Przy leczeniu swojej nadwrażliwości na substancje chemiczne nie mogłem przyjmować większości witamin z powodu ich zanieczyszczeń chemicznych. Suplemen­ty witaminowe odgrywały niezwykle ważną rolę w pro­cesie zdrowienia, najpierw jednak musiałem znaleźć tabletki, które byłyby czyste i biologicznie aktywne. Chorobotwórcze zanieczyszczenia obecne w przeważa­jącej liczbie preparatów obciążają również organizmy ludzi zdrowych, nawet jeśli nie są tego świadomi.
Niezwykle ważne jest, aby wyszukać producentów, którzy stosują składniki wysokiej jakości i przestrze­gają zasad dobrych praktyk wytwarzania. Większość dostępnych na rynku suplementów nie zasługuje na uwagę, gdyż ich zawartość nie idzie w parze z informa­cjami na etykietach. Ponadto są one toksyczne, czyli zanieczyszczone takimi substancjami jak metale cięż­kie, pozostałości rozpuszczalników, pestycydy, sztucz­ne barwniki i alergeny. Ponieważ rynek suplementów nie jest uregulowany, nie można ślepo przyjmować ta­bletek witaminowych, nie wiedząc nic o metodzie ich produkcji. Sam nie zdecydowałbym się zażywać ani nie poleciłbym nikomu nawet najpopularniejszych prepa­ratów witaminowych.
Chociaż nie można zawsze ufać etykietom, jest kilka przydatnych zasad, które pomagają szybko ocenić jakość suplementu. Po pierwsze, należy sprawdzić, czy na etykiecie widnieją nazwy tanich składników. Zazwyczaj sugerują one, że reszta produk­tu nie jest dobrej jakości. Czy cena ma znaczenie? Tak, ponieważ czyste składniki w postaciach bardziej aktyw­nych biologicznie kosztują więcej. Na przykład węglan wapnia to składnik używany w wielu recepturach pre­paratów mineralnych, rzekomo aby dostarczać wapń. Owszem, do pewnego stopnia to robi, ale bardzo nie efektywnie. Takie związki jak cytrynian wapnia, fumaran wapnia czy jabłczan wapnia lepsze i dużo bar­dziej aktywne biologicznie. Jednak kosztują znacznie więcej. Konsument, który nie dysponuje odpowiednią wiedzą, zwykle wybierze preparat, raczej kierując się ceną, wyglądem lub zawartością wapnia niż składem chemicznym czy aktywnością biologiczną.

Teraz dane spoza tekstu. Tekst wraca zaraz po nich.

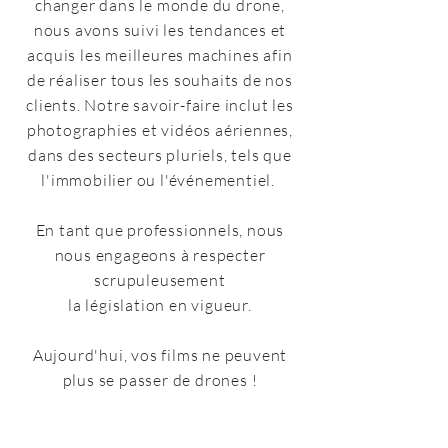
changer dans le monde du drone,
nous avons suivi les tendances et
acquis les meilleures machines afin
de réaliser tous les souhaits de nos
clients. Notre savoir-faire inclut les
photographies et vidéos aériennes,
dans des secteurs pluriels, tels que
l'immobilier ou l'événementiel.
En tant que professionnels, nous
nous engageons à respecter
scrupuleusement
la législation en vigueur.
Aujourd'hui, vos films ne peuvent
plus se passer de drones !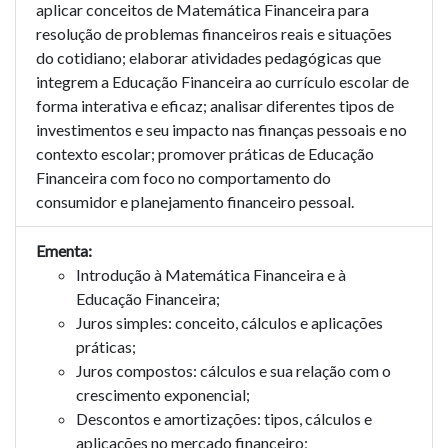
aplicar conceitos de Matemática Financeira para
resolução de problemas financeiros reais e situações
do cotidiano; elaborar atividades pedagógicas que
integrem a Educação Financeira ao currículo escolar de
forma interativa e eficaz; analisar diferentes tipos de
investimentos e seu impacto nas finanças pessoais e no
contexto escolar; promover práticas de Educação
Financeira com foco no comportamento do
consumidor e planejamento financeiro pessoal.
Ementa:
Introdução à Matemática Financeira e à
Educação Financeira;
Juros simples: conceito, cálculos e aplicações
práticas;
Juros compostos: cálculos e sua relação com o
crescimento exponencial;
Descontos e amortizações: tipos, cálculos e
aplicações no mercado financeiro;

Tymczasem bardziej należy zwracać uwagę na struk­turę chemiczną składników odżywczych. Wyższość pewnych postaci substancji chemicznych polega na ich lepszej biodostępności. Tych gorszych należy unikać.
Poniżej przedstawiam wskazówki, które pomagają wybierać wysokiej jakości suplementy mineralne.

Image

Następnie przyjrzyj się witaminom. Najłatwiej sprawdzić ich jakość na podstawie witamin z grupy B, szcze­gólnie B2 i B6. W bardzo dobrym preparacie obok wi­taminy B2 (ryboflawiny) występuje jej bardziej aktywna biologicznie (i droższa) postać – 5-fosforan ryboflawiny. Podobnie jest w przypadku witaminy B6 (chlorowodor­ku pirydoksyny) – wysokiej jakości suplement zawiera również jej droższą, bardziej aktywną biologicznie po­stać – 5-fosforan pirydoksalu.
Nie można w sposób niezawodny sprawdzić produktu witaminowego, jeśli nie wie się dokładnie, na ile czyste i świeże były składniki, w jaki sposób je transportowa­no, jak się z nimi obchodzono i jak je przechowywano. Jednak podane tutaj wskazówki ułatwią ci zakup sku­teczniejszego preparatu.